A watts is a watt. You'll still be putting the same amount of energy into the tank to keep it at temperature, but with the larger heater you will very quickly bring the tank up to temp, while the smaller heater will take more time. And if something goes wrong the larger heater will cook you fish very quickly.


----------



## ETK (Jan 25, 2013)

kclone said:


> Because of the larger surface area, they would heat your tank faster, but that would be the biggest benefit. They use more electricity. Also, size would also be an issue with a 10 gallon tank. Larger heaters may not as easily fit and limit where you can place the heater in your tank. I'd go for a 50 watt heater.


I think there may be more to it than surface area. Don't the higher wattage heaters get hotter?

I think the OP's question is still not answered. The higher wattage heaters will spend less time on, but draw more wattage while they are on, so I don't think its obvious which would use more energy per day to maintain temp in a small tank. My hunch is that the higher watt heaters will still require more energy, kind of the way a Corvette uses more gas even when driven like a Prius . . . 

Has anyone tried to measure with an experiment?


----------



## Tom S (Mar 5, 2013)

You need to convert "X" number of electrical watts to heat in order to hold your your tank at a certain temperature above the surroundings. The smaller heater does it over more time, the larger heater does it faster. Unless one has a more efficient way to convert electrical energy to heat (and they all see to operate in roughly the same manner) you aren't going to see any significant change in the amount of energy used to heat the water.


----------



## Indychus (Feb 21, 2013)

There is no conversion between watts and heat, because watt is a measure of heat (energy) already.

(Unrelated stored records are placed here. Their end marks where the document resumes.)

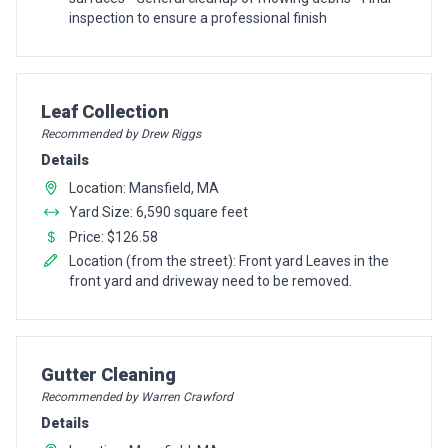
inspection to ensure a professional finish
Pro Recommendation for
Leaf Collection
Recommended by Drew Riggs
Details
Location: Mansfield, MA
Yard Size: 6,590 square feet
Price: $126.58
Location (from the street): Front yard Leaves in the
front yard and driveway need to be removed.
Pro Recommendation for
Gutter Cleaning
Recommended by Warren Crawford
Details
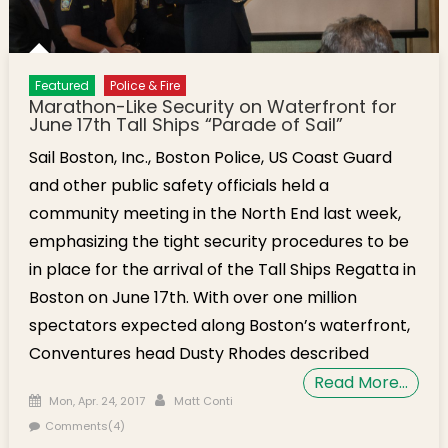
Featured
Police & Fire
Marathon-Like Security on Waterfront for
June 17th Tall Ships “Parade of Sail”
Sail Boston, Inc., Boston Police, US Coast Guard
and other public safety officials held a
community meeting in the North End last week,
emphasizing the tight security procedures to be
in place for the arrival of the Tall Ships Regatta in
Boston on June 17th. With over one million
spectators expected along Boston’s waterfront,
Conventures head Dusty Rhodes described
Read More…
Posted on
Author
Mon, Apr. 24, 2017
Matt Conti
Comments(4)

A watt is one joule per second, with a joule being the passing of one ampere of current through one ohm of resistance per second. A Joule is also (approximately) the amount of energy needed to raise one gram of air by one degree centigrade. By multiplying by water's specific heat, you can obtain the required joules to raise one gram of water by one degree centigrade, which is a calorie. Because the tank requires the same number of calories to reach the target temp regardless of heater size, the same number of joules (and therefor watts) are needed to achieve the target temp. Since watts are measured over time, a larger heater will require less time to reach the target temperature, however will put the same amount of energy into the tank as the smaller heater. In effect, either a large heater or small heater will require the exact same electrical input provided that the method of heating is the same (most aquarium heaters are resistance heaters). You can run as large a heater as can physically fit into your tank with little or no consequence; however too small a heater may never reach the target temp if it can not supply the necessary wattage.


----------



## gSTiTcH (Feb 21, 2013)

ETK said:


> My hunch is that the higher watt heaters will still require more energy, kind of the way a Corvette uses more gas even when driven like a Prius


Higher wattage heaters will use more energy when ON. A heater is going to pump out more heat at a higher wattage due to the larger element/surface area.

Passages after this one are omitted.